Tom Ryan brings his customary concentration of thought and clarity of purpose to the issue of health care reform in an op-ed piece that recently appeared in The Washington Times.
“As the debate on this important initiative moves forward, I believe the guiding principle should be to build on what works,” the chairman, president and chief executive officer of CVS Caremark Corp. writes, in a bid to convince members of Congress to apply to public policy the philosophy that has enabled him to transform a regional drug chain into a company whose operations now span the complete continuum of pharmacy care.
Ryan lays out five propositions for legislators to consider:
• “Increase government support for businesses to implement wellness, prevention and drug adherence programs to enable us to better manage chronic but treatable conditions like diabetes, hypertension and heart disease.”
• “Encourage the use of comparative effectiveness research to inform clinical decision-making and encourage procedures that are most effective at less cost.”
• “Increase incentives for health care providers to invest in state-of-the-art, interoperable health care information technology that will help eliminate unnecessary administrative costs, reduce errors and lead to higher quality care.”
• “Continue to encourage the use of cost-saving generic drugs by having Congress create a path for the efficient approval of safe and effective generic biologics.”
• “Bring basic health care to people who now use more costly services, or do without, by more broadly encouraging the use of convenient and cost-effective retail-based health clinics.”
If those concepts align with CVS Caremark’s business plan, they also reflect the thinking of most members of the pharmacy profession. Other industry leaders have made similar arguments, particularly for the first and third points, where there is near unanimous agreement.
In the article, Ryan never loses sight of the issue of health care expenditures, an area that represents a real opportunity for community pharmacy and a cause for deep concern as the reform bills make their way through the House and Senate.
He cites a New England Health Institute study that puts the cost of patients’ failure to comply with prescription drug regimens at close to $300 billion a year, a significant amount even in a system that, according to projections by the Centers for Medicare and Medicaid Services, ate up $2.4 trillion, or 16.6% of GDP, in 2008.
Community pharmacy’s ability to drive down the number noted by Ryan cannot be reiterated often enough.

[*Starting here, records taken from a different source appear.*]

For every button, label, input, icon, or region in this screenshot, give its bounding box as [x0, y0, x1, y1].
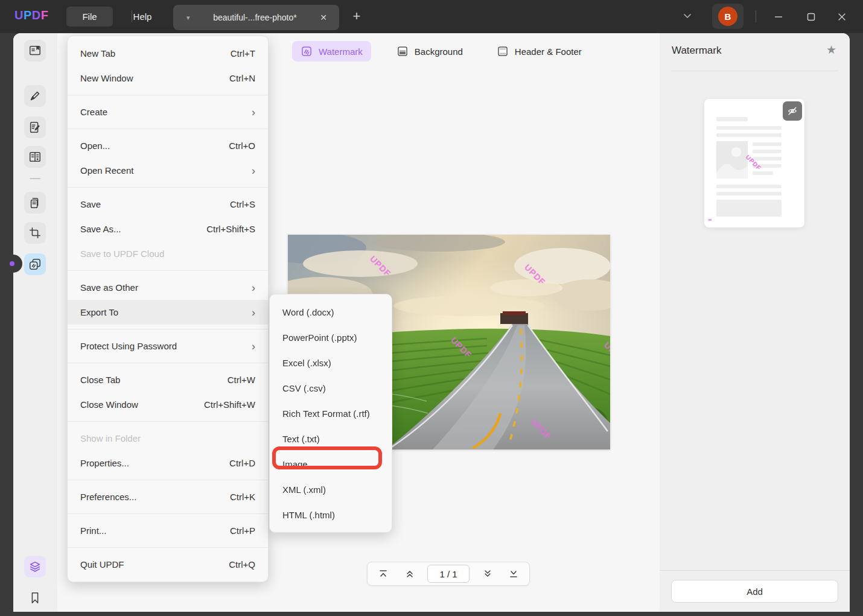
edit-icon[interactable]: [24, 116, 46, 138]
mock-text-line: [716, 117, 748, 121]
tab-header-footer[interactable]: Header & Footer: [488, 41, 590, 62]
tab-background-label: Background: [415, 46, 463, 57]
mock-text-block: [716, 200, 782, 217]
minimize-button[interactable]: [770, 8, 787, 25]
menu-item-new-window[interactable]: New WindowCtrl+N: [68, 66, 268, 90]
menu-divider: [68, 421, 268, 422]
tab-close-icon[interactable]: ✕: [320, 13, 327, 22]
tab-header-footer-label: Header & Footer: [515, 46, 582, 57]
logo-letter: D: [32, 8, 41, 22]
sidebar-divider: [30, 178, 40, 179]
star-icon[interactable]: ★: [826, 43, 836, 57]
ai-assistant-icon[interactable]: [24, 556, 46, 577]
bookmark-icon[interactable]: [24, 587, 46, 609]
mock-text-line: [753, 171, 773, 175]
updf-logo: UPDF: [14, 8, 48, 22]
menu-item-new-tab[interactable]: New TabCtrl+T: [68, 41, 268, 66]
menu-divider: [68, 363, 268, 363]
mock-text-line: [753, 150, 782, 153]
hide-watermark-button[interactable]: [783, 101, 802, 121]
preview-pink-mark: [709, 219, 712, 221]
menu-item-save-as-other[interactable]: Save as Other›: [68, 275, 268, 300]
menu-item-save-as[interactable]: Save As...Ctrl+Shift+S: [68, 217, 268, 241]
mock-text-line: [753, 157, 782, 160]
header-footer-icon: [497, 45, 509, 57]
add-watermark-button[interactable]: Add: [671, 580, 838, 603]
mock-text-line: [716, 192, 782, 195]
page-tools-watermark-icon[interactable]: [24, 253, 46, 275]
document-tab[interactable]: ▾ beautiful-...free-photo* ✕: [173, 5, 339, 30]
reader-icon[interactable]: [24, 40, 46, 62]
page-number-indicator[interactable]: 1 / 1: [427, 565, 470, 583]
menu-item-protect-using-password[interactable]: Protect Using Password›: [68, 334, 268, 358]
titlebar-divider: [756, 10, 756, 22]
background-icon: [396, 45, 409, 57]
eye-off-icon: [786, 105, 798, 117]
tab-title: beautiful-...free-photo*: [190, 13, 320, 22]
submenu-item-word[interactable]: Word (.docx): [270, 299, 392, 325]
next-page-button[interactable]: [479, 565, 496, 582]
menu-item-preferences[interactable]: Preferences...Ctrl+K: [68, 484, 268, 509]
submenu-item-csv[interactable]: CSV (.csv): [270, 375, 392, 401]
menu-item-open-recent[interactable]: Open Recent›: [68, 158, 268, 183]
previous-page-button[interactable]: [401, 565, 418, 582]
submenu-item-rich-text-format[interactable]: Rich Text Format (.rtf): [270, 401, 392, 426]
close-window-button[interactable]: [833, 8, 850, 25]
menu-item-export-to[interactable]: Export To›: [68, 300, 268, 325]
menu-divider: [68, 480, 268, 480]
mock-text-line: [753, 142, 782, 146]
panel-footer-divider: [660, 570, 850, 571]
submenu-arrow-icon: ›: [252, 282, 255, 293]
submenu-item-xml[interactable]: XML (.xml): [270, 477, 392, 502]
tab-background[interactable]: Background: [388, 41, 471, 62]
chevron-down-icon[interactable]: [682, 12, 693, 21]
organize-pages-icon[interactable]: [24, 146, 46, 168]
menu-item-create[interactable]: Create›: [68, 100, 268, 124]
account-button[interactable]: B: [712, 4, 744, 29]
mock-image-placeholder: [716, 141, 748, 179]
menu-item-properties[interactable]: Properties...Ctrl+D: [68, 451, 268, 475]
menu-divider: [68, 547, 268, 548]
last-page-button[interactable]: [505, 565, 522, 582]
tab-watermark-label: Watermark: [319, 46, 363, 57]
mock-text-line: [716, 133, 782, 137]
logo-letter: P: [24, 8, 32, 22]
file-menu-button[interactable]: File: [66, 7, 113, 27]
comment-icon[interactable]: [24, 85, 46, 107]
logo-letter: F: [41, 8, 49, 22]
first-page-button[interactable]: [375, 565, 392, 582]
submenu-item-excel[interactable]: Excel (.xlsx): [270, 350, 392, 375]
submenu-arrow-icon: ›: [252, 307, 255, 318]
page-tools-toolbar: Watermark Background Header & Footer: [292, 41, 590, 62]
submenu-item-text[interactable]: Text (.txt): [270, 426, 392, 451]
new-tab-plus-button[interactable]: +: [349, 8, 365, 24]
menu-divider: [68, 513, 268, 514]
menu-item-close-tab[interactable]: Close TabCtrl+W: [68, 367, 268, 392]
help-menu-button[interactable]: Help: [121, 7, 164, 27]
submenu-arrow-icon: ›: [252, 341, 255, 352]
app-window: UPDF File Help ▾ beautiful-...free-photo…: [0, 0, 863, 616]
menu-divider: [68, 329, 268, 329]
menu-item-print[interactable]: Print...Ctrl+P: [68, 518, 268, 543]
title-bar: UPDF File Help ▾ beautiful-...free-photo…: [0, 0, 863, 33]
convert-pages-icon[interactable]: [24, 192, 46, 214]
tab-watermark[interactable]: Watermark: [292, 41, 371, 62]
file-menu: New TabCtrl+T New WindowCtrl+N Create› O…: [67, 36, 269, 582]
menu-item-close-window[interactable]: Close WindowCtrl+Shift+W: [68, 392, 268, 417]
left-sidebar: [13, 33, 57, 612]
menu-divider: [68, 95, 268, 95]
maximize-button[interactable]: [803, 8, 820, 25]
logo-letter: U: [14, 8, 24, 22]
menu-divider: [68, 187, 268, 188]
menu-item-quit-updf[interactable]: Quit UPDFCtrl+Q: [68, 552, 268, 577]
menu-item-save[interactable]: SaveCtrl+S: [68, 192, 268, 217]
submenu-item-image[interactable]: Image: [270, 451, 392, 477]
submenu-item-html[interactable]: HTML (.html): [270, 502, 392, 527]
panel-title: Watermark: [672, 45, 722, 57]
menu-item-open[interactable]: Open...Ctrl+O: [68, 133, 268, 158]
submenu-item-powerpoint[interactable]: PowerPoint (.pptx): [270, 325, 392, 350]
menu-item-show-in-folder: Show in Folder: [68, 426, 268, 451]
watermark-preview-card[interactable]: UPDF: [704, 99, 804, 227]
crop-icon[interactable]: [24, 222, 46, 244]
mock-text-line: [716, 185, 782, 188]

Although the industry is suffering from its past failure to support research that would have conclusively demonstrated the return on an increased investment in pharmacy care, evidence from the Ashville Project and other similar initiatives provides some hard evidence that supports that position.
To come out on top in health care reform, pharmacy must show that it can be part of the solution.
The question of costs looms over the entire process. The bills under consideration would go a long way toward achieving the estimable goals of expanding access for many people who currently lack health care coverage and setting more reasonable standards for the way insurance companies operate. They won’t do much to rein in expenditures that, in good times and bad, continue to grow faster than both the economy and the overall rate of inflation.
Unless meaningful action is taken on that score, health care reform will fail to fix, and may even exacerbate, one of the most urgent problems the country faces.